Tuesday Newsday will be featuring members of the campus community who are helping in the campus response to COVID-19 and welcomes suggestions about who else to highlight.
UC Santa Cruz senior Arcelia Gonzalez Jimenez, who hopes to be a doctor someday, was searching for ways to help with the COVID–19 pandemic.
When she saw an ad asking for students to help with testing, she jumped at the opportunity. Last summer, she joined the first cohort of students trained to help run the campus’s asymptomatic testing program.
The program provides rapid, free, and easy tests for members of the campus community who do not show any symptoms of COVID–19. The program is helping to reduce the virus’s spread in the campus community and the surroudning community.
Jimenez provides testing materials—a swab and vial to collect the sample— to students, faculty, and staff who then self-administer their tests. She talks through the process and lets them know that they will get results back in two-to-three days.
Jimenez and her co-workers help administer between 200 and 400 tests each day at Crown and Merrill colleges, one of several testing centers on campus.
Students who live on campus are required to get COVID–19 testing twice a week.
While UC Santa Cruz has announced it will continue with primarly remote instruction this academic year, the campus continues to house students on campus and run dining halls. The health center and some other campus facilities remain open for in-person services.
Jimenez said she was a little nervous at first when she took the testing job because she wondered how it would affect her five roommates. But her fears eased when she learned about all the safety protocols and precautions.
“There really is very little to worry about in those spaces if you’re careful,” she said.
Jimenez and her co-workers change into new masks when they get to work and sanitize their stations regularly. They also have Plexiglas in place separating them from those who need tests.

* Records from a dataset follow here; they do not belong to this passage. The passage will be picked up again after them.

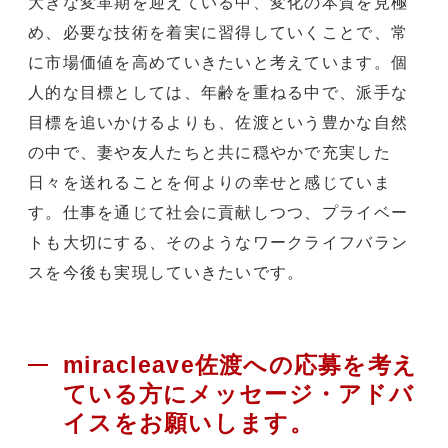
大きな変革期を迎えている中、変化の本質を見極
め、必要な技術を着実に習得していくことで、常
に市場価値を高めていきたいと考えています。個
人的な目標としては、年齢を重ねる中で、派手な
目標を追いかけるよりも、佐渡という豊かな自然
の中で、妻や友人たちと共に穏やかで充実した
日々を送れることを何よりの幸せと感じていま
す。仕事を通じて社会に貢献しつつ、プライベー
トも大切にする、そのようなワークライフバラン
スを今後も実現していきたいです。
miracleave佐渡への応募を考え
ている方にメッセージ・アドバ
イスをお願いします。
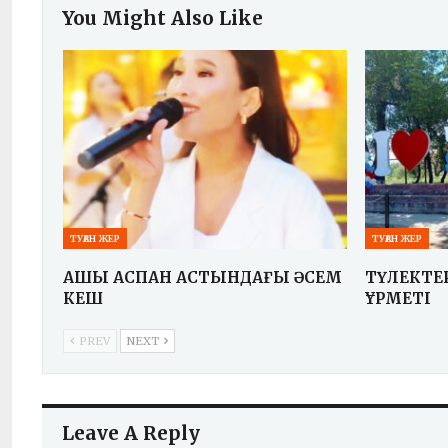
You Might Also Like
ТУҒАН ЖЕР
ТУҒАН ЖЕР
АШЫҚ АСПАН АСТЫНДАҒЫ ӘСЕМ
ТҮЛЕКТЕ
КЕШ
ҚҰРМЕТІ
PREV
NEXT
Leave A Reply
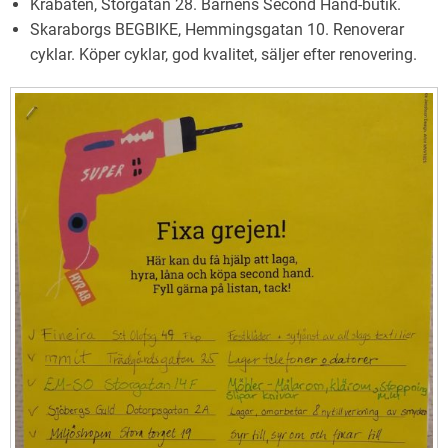
Krabaten, Storgatan 28. Barnens Second Hand-butik.
Skaraborgs BEGBIKE, Hemmingsgatan 10. Renoverar
cyklar. Köper cyklar, god kvalitet, säljer efter renovering.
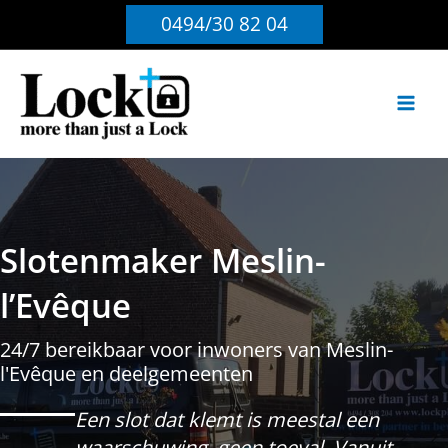
Ga
0494/30 82 04
naar
de
inhoud
Slotenmaker Meslin-
l’Evêque
24/7 bereikbaar voor inwoners van Meslin-
l'Evêque en deelgemeenten
Een slot dat klemt is meestal een
waarschuwing, geen toeval. Vanuit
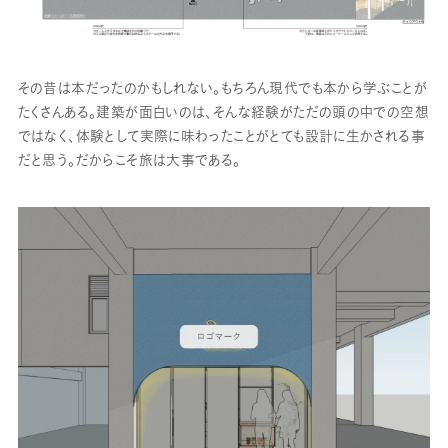
その昔は本だったのかもしれない。もちろん現代でも本から学ぶことが
たくさんある。建築が面白いのは、そんな経験がただの頭の中での空想
ではなく、体験として実際に味わったことがとても設計に生かされる事
だと思う。だからこそ旅は大事である。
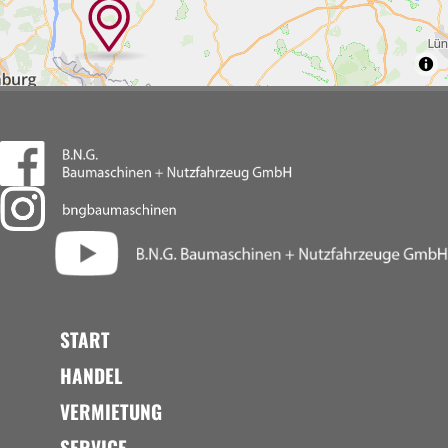
START
HANDEL
VERMIETUNG
SERVICE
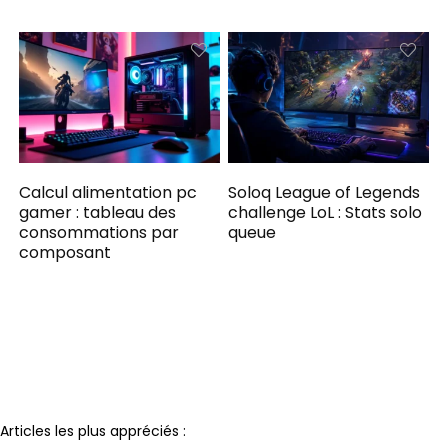
Calcul alimentation pc
Soloq League of Legends
gamer : tableau des
challenge LoL : Stats solo
consommations par
queue
composant
Notre partenaire
Articles les plus appréciés :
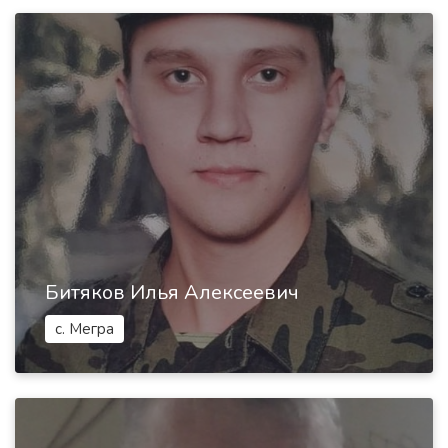
Битяков Илья Алексеевич
с. Мегра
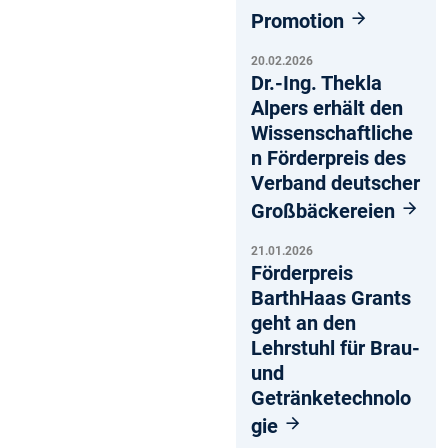
Promotion
20.02.2026
Dr.-Ing. Thekla
Alpers erhält den
Wissenschaftliche
n Förderpreis des
Verband deutscher
Großbäckereien
21.01.2026
Förderpreis
BarthHaas Grants
geht an den
Lehrstuhl für Brau-
und
Getränketechnolo
gie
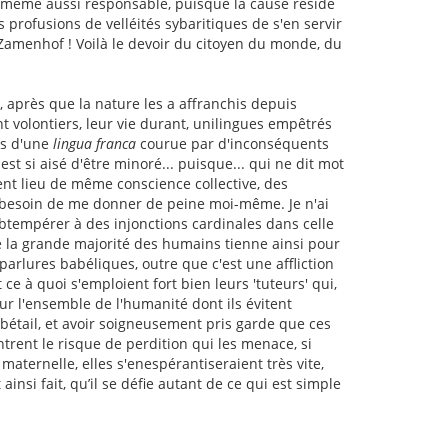
-même aussi responsable, puisque la cause réside
 profusions de velléités sybaritiques de s'en servir
e Zamenhof ! Voilà le devoir du citoyen du monde, du
 après que la nature les a affranchis depuis
t volontiers, leur vie durant, unilingues empêtrés
ts d'une
lingua franca
courue par d'inconséquents
est si aisé d'être minoré... puisque... qui ne dit mot
ent lieu de même conscience collective, des
 besoin de me donner de peine moi-même. Je n'ai
btempérer à des injonctions cardinales dans celle
e la grande majorité des humains tienne ainsi pour
arlures babéliques, outre que c'est une affliction
ce à quoi s'emploient fort bien leurs 'tuteurs' qui,
ur l'ensemble de l'humanité dont ils évitent
 bétail, et avoir soigneusement pris garde que ces
ontrent le risque de perdition qui les menace, si
 maternelle, elles s'enespérantiseraient très vite,
nsi fait, qu’il se défie autant de ce qui est simple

Everyone observes social distancing, staying six feet apart.
While there have been cases of COVID–19 on campus, she has never tested positive.
Jimenez, who is from Novato, is majoring in molecular, cell and developmental biology. She plans to take a gap year or two after graduating this year so she can get more experience in clinical settings or doing lab work before eventually applying to medical school.
Her experience working at testing centers has made her impressed with how efficient and streamlined everything is and made her proud of those who set them up. “We’ve had people who work at other testing sites not related to UC Santa Cruz who have come in to check out our testing process,” she said. The visitors look for tips of how they can improve their own testing sites.
“That made me appreciate even more the scientists and the workers who work on campus regularly, especially the ones who took the initiative to set all of us up so people can be safe and healthy and do their work or live on campus,” Jimenez said.